Não sei se foi da vista para a ponte de Dom Luís I, se do fim de tarde ameno no Cais da Ribeira, se do vinho, mas ficámos com uma crush gastronómica pelo chef Rafel Gomes. Fomos visitar o Terra Nova meio a medo, porque desconfiamos sempre de restaurantes situados em zonas tipicamente turísticas, mas ficámos mesmo surpreendidos pela inteligente combinação de produtos tipicamente portugueses com técnicas e produtos da gastronomia italiana.
Parece uma combinação improvável, não é? Mas funciona. Vão por nós.
Num fim de tarde quente, está-se bem é na esplanada e foi aí que nos sentámos. A companhia era boa mas, mesmo que não fosse, teríamos sempre as boas vistas do Douro a correr em direção à Foz, a luz de fim de tarde reflectida no casario (calma, aspirante a Rui Veloso), turistas e locais a passearem calmamente, aproveitando o início de noite de sexta-feira, deixando para trás uma semana de trabalho ou aproveitando uma merecida escapadinha.
Enquanto estávamos embrenhados nestes pensamentos, Mimi, a simpática e diligente chefe de sala serve-nos um Valle da Fonte Reserva Branco 2019 que nos vai acompanhar no início da refeição. Traz-nos o couvert (2,50€ por pessoa), composto por azeitonas, que foram marinadas no restaurante, pão artesanal com azeitonas, muito fresco, fofo e perfeito para mergulhar no azeite ou para barrar com a manteiga também feita in loco, com sal e ervas.

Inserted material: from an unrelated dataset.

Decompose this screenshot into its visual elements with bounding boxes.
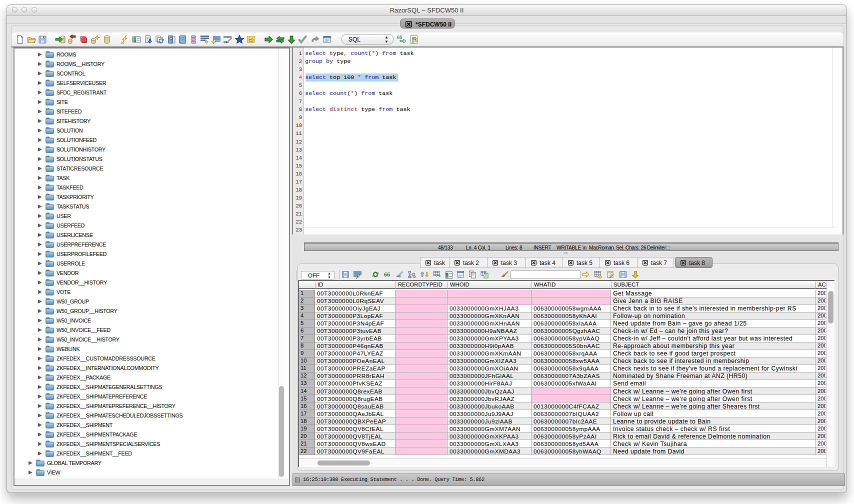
svg-text:66: 66 bbox=[384, 271, 390, 278]
svg-text:66: 66 bbox=[397, 34, 402, 40]
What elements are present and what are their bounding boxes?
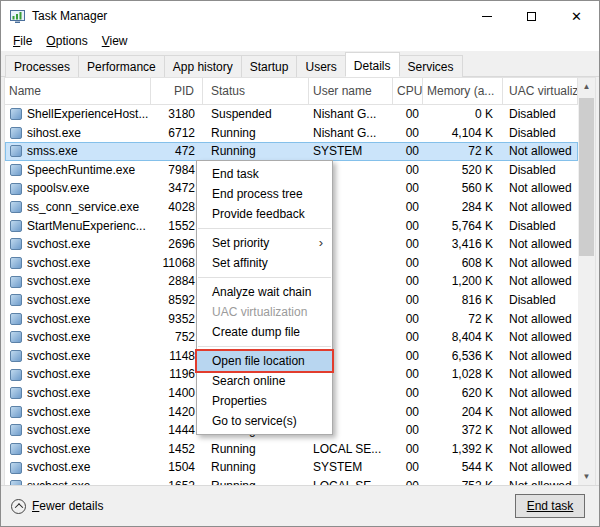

O mote do Terra Nova pareceu-nos, assim à primeira vista, um pouco presunçoso: Fine Codfish & Oysters. Que é como quem diz, em bom português, bacalhau armado ao pingarelho e ostras. Depois, em conversa com Vasco Amaro, sócio-gerente do Terra Nova e também do Taberna Rio (que fica ali pertinho e já prometemos visitar), descobrimos que o bacalhau usado no restaurante é da Islândia e percebemos a ideia. Noruega é para meninos, gente. Vão por nós que é à confiança.
Não era grande fã de ostras, mas a minha opinião reverteu-se quando vieram para a mesa as ostras ao natural (7,50€) e as com yuzu, pera nashi e lúcia lima (9€). Das primeiras, apenas a destacar o que tem de ser destacado quando o molusco é fresco e foi bem tratado por quem o abriu: a frescura, o sabor intenso a água do mar, a textura tersa e ligeiramente viscosa. Das segundas, a acidez do yuzu (fruto da família dos citrinos, originário da China), a cortar na perfeição a riqueza untuosa das ostras.

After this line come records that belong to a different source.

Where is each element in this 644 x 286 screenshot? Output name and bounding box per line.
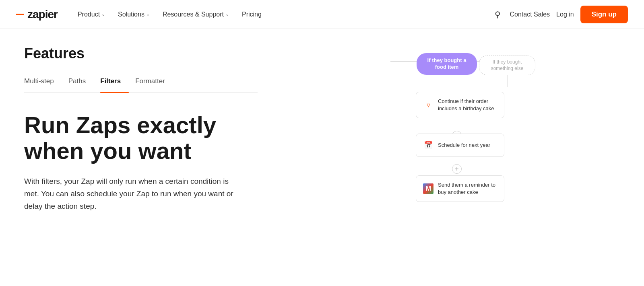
search-button[interactable]: ⚲ [492, 7, 503, 22]
tab-multi-step[interactable]: Multi-step [24, 73, 62, 93]
logo[interactable]: zapier [16, 8, 58, 21]
solutions-chevron-icon: ⌄ [146, 12, 150, 17]
features-heading: Features [24, 45, 258, 62]
nav-resources[interactable]: Resources & Support ⌄ [157, 8, 235, 21]
path-left-node: If they bought a food item [417, 53, 477, 75]
gmail-icon: M [423, 183, 434, 194]
login-button[interactable]: Log in [556, 11, 574, 18]
nav-solutions[interactable]: Solutions ⌄ [112, 8, 155, 21]
hero-description: With filters, your Zap will only run whe… [24, 175, 242, 213]
nav-right: ⚲ Contact Sales Log in Sign up [492, 6, 628, 23]
connector-line-2 [457, 119, 457, 131]
search-icon: ⚲ [495, 10, 501, 19]
tab-paths[interactable]: Paths [68, 73, 94, 93]
hero-heading: Run Zaps exactly when you want [24, 112, 258, 164]
main-content: Features Multi-step Paths Filters Format… [0, 29, 644, 286]
logo-dash [16, 14, 24, 15]
calendar-icon: 📅 [423, 140, 434, 151]
step-1-box: ▿ Continue if their order includes a bir… [416, 92, 504, 118]
feature-tabs: Multi-step Paths Filters Formatter [24, 73, 258, 93]
filter-icon: ▿ [423, 99, 434, 111]
nav-links: Product ⌄ Solutions ⌄ Resources & Suppor… [72, 8, 493, 21]
right-panel: If they bought a food item If they bough… [274, 45, 620, 270]
diagram: If they bought a food item If they bough… [350, 53, 543, 222]
step-2-box: 📅 Schedule for next year [416, 134, 504, 157]
product-chevron-icon: ⌄ [101, 12, 105, 17]
add-step-2-button[interactable]: + [452, 164, 462, 174]
resources-chevron-icon: ⌄ [225, 12, 229, 17]
connector-line-1 [457, 76, 457, 92]
logo-text: zapier [27, 8, 58, 21]
tab-filters[interactable]: Filters [100, 73, 129, 93]
path-right-node: If they bought something else [479, 56, 535, 75]
nav-product[interactable]: Product ⌄ [72, 8, 111, 21]
left-panel: Features Multi-step Paths Filters Format… [24, 45, 274, 270]
nav-pricing[interactable]: Pricing [236, 8, 267, 21]
tab-formatter[interactable]: Formatter [135, 73, 173, 93]
step-3-box: M Send them a reminder to buy another ca… [416, 175, 504, 202]
signup-button[interactable]: Sign up [580, 6, 628, 23]
contact-sales-button[interactable]: Contact Sales [510, 11, 550, 18]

Mimi volta com uma nova garrafa de vinho, um Encosta da Capela - Alvarinho Reserva Branco 2019, que vai servir de par aos pratos principais. E eis que vem para a mesa um dos melhores pratos de bacalhau que já provei nos últimos tempos (excetuando, claro, o bacalhau à espanhola que a minha mãe faz, esse é sagrado).
O nome, bacalhau corado, com gnocchi artesanais de batata, cebolada de tomate, berbigão e lingueirão, pesto de rúcula (22€), soa a salganhada, mas é tudo menos isso. Os pedaços de bacalhau, suculentos, ligeiramente gelatinosos, corados na perfeição, vêm mergulhados num molho atomatado, ácido q.b. (para quem gosta de molhos apurados, este é quase perfeito), onde se encontram também rechonchudos berbigões.
Eu cá não sou de intrigas, mas para quê comer amêijoa quando se pode comer berbigão? Os restaurantes portugueses esnobam este bivalve delicioso e, a meu ver, está errado. O fiel amigo podia ser a estrela principal deste prato, mas tem de dividir o protagonismo com os gnocchi de batata, caseiros, que, depois de cozidos, foram corados e ganharam uma crosta estaladiça, perfeitos para mergulhar no molho de tomate sem se desfazerem.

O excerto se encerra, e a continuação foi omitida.